Good For Our Farms, Good For Our People
Senate Bill 383: The Healthy Food Crop Block Grant
For the past couple of years, local farms and schools around West Virginia have been teaming up for the Farm to School initiative. This initiative aims to provide fresh and local produce for student’s lunches. However, with no statewide network for the program, farmers must work with the schools to create a communications and logistics network in order to meet the food demands of the schools in their counties.
This need led to the creation of our specialty crop farm co-op, Preston Growers. Since 2014 we have been farming with the passion and commitment to provide local schools with high quality and healthy food through Farm to School program. Since then we have been working relentlessly to see this vision come to life across Preston county.
This included starting the Chopped Lettuce Program, which offers properly washed and prepared lettuce to schools that lacked the resources to do so.

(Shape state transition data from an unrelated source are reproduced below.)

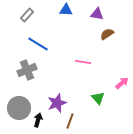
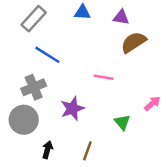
gray rectangle: (27, 15) -> (34, 19), size x1.5
brown semicircle: (107, 34) -> (134, 42), size x1.5
purple star: (57, 103) -> (72, 108), moved
gray circle: (19, 108) -> (24, 120), moved

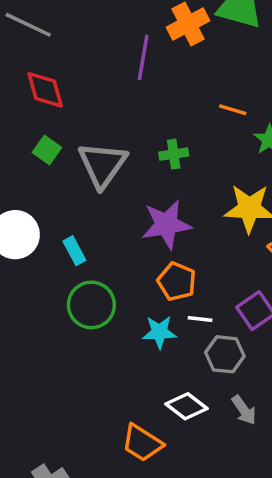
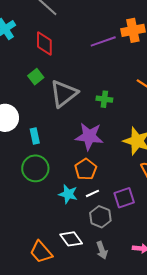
purple line: (143, 57) -> (103, 41), turned 45
white line: (200, 319) -> (92, 193), turned -48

Though this program has been a great success year-round, there is still a major need for nutritious fruits and vegetables. Growing the volume needed for the county, however, means high up-front costs for our Preston County farmers.
Senate Bill 383 Healthy Food Block Grant (SB 383) was recently introduced to the West Virginia legislature. This grant would provide much-needed funding for current farmers to increase and expand their crop production. In a study conducted by the WV Food Justice Lab, it was reported that self-defined full-time specialty food crop farmers earned a gross revenue of less than $38,000 a year. This income allows little room to expand production capability which comes with increased risk. For example, farmers can’t risk increasing labor-time and operating costs to expand their production on crops when one bad storm could wipe out the harvest.
SB 383 Healthy Food Block Grant (SB 383) would also incentivize new farmers to join the network. New farmers, having fewer resources to risks, are hesitant to enter a market that is unfamiliar. The SB 383 would serve as a catalyst for the new farmer’s production and involvement in the community.
The SB 383 grant is vital to keep the vision of a sustainable and growing network moving forward. Incentives for increased crop production and new farmers joining forces would allow for us to provide the quantity of fresh and locally produced food required by our schools on a more regular basis. Currently, when we don’t have a consistent and predictable supply, schools are driven to order from large scale suppliers, often compromising quality and freshness. These external contracts also reduce the economic return to our farmers and suppliers.
When the quality, freshness, and locality are lost, students take note. One of our local farmer’s grandson’s recalls passing on a fresh juicy strawberry at lunch, thinking they were the normal, tasteless ones from a mass supplier. Students have also noted that they look forward to our sweet corn because it is the best they have ever had. Although both the schools and the students love the quality of our produce, large quantity wins over when it’s time to order.
When schools do order from the co-op, the farmer is responsible for the delivery. Though we do work together to sort through logistics, a delivery can mean over 100 miles of driving and a day of work away from the farm. Our hope is that this grant and the added farmers it will attract will help with the transportation challenges we currently work around.
Another challenge our co-op faces is managing the time-lapse between crop harvest and the school year. For instance, vegetables, like tomatoes and peppers are in season when school is out of session. These vegetables are packed with essential nutrients that students need, but storing them for the school year requires additional storage and increased costs. Extra funds would help us pay for a storage building so we can provide these vegetables and ensure that students are getting the nutrients they need throughout the year.
The Farm to School program is at the heart of our co-op and is something we are eager to continue being a part of as it grows. Although it does come with challenges, grants like the SB 383 Healthy Food Block Grant, help us overcome those obstacles. Whether, it’s a current farmer growing more variety, or a new farmer adding to our efforts, the grant would lead to many more opportunities that would have a lasting impact on the future of Preston County and West Virginia.
Joyce Shafer is owner/operator of Shafer Heritage Farm and Darla Stemple is co-owner/operator of Vested Heirs Farm, both in Preston County, WV. Together their farms make up 2 of 9 member farms in the Preston Growers Co-op.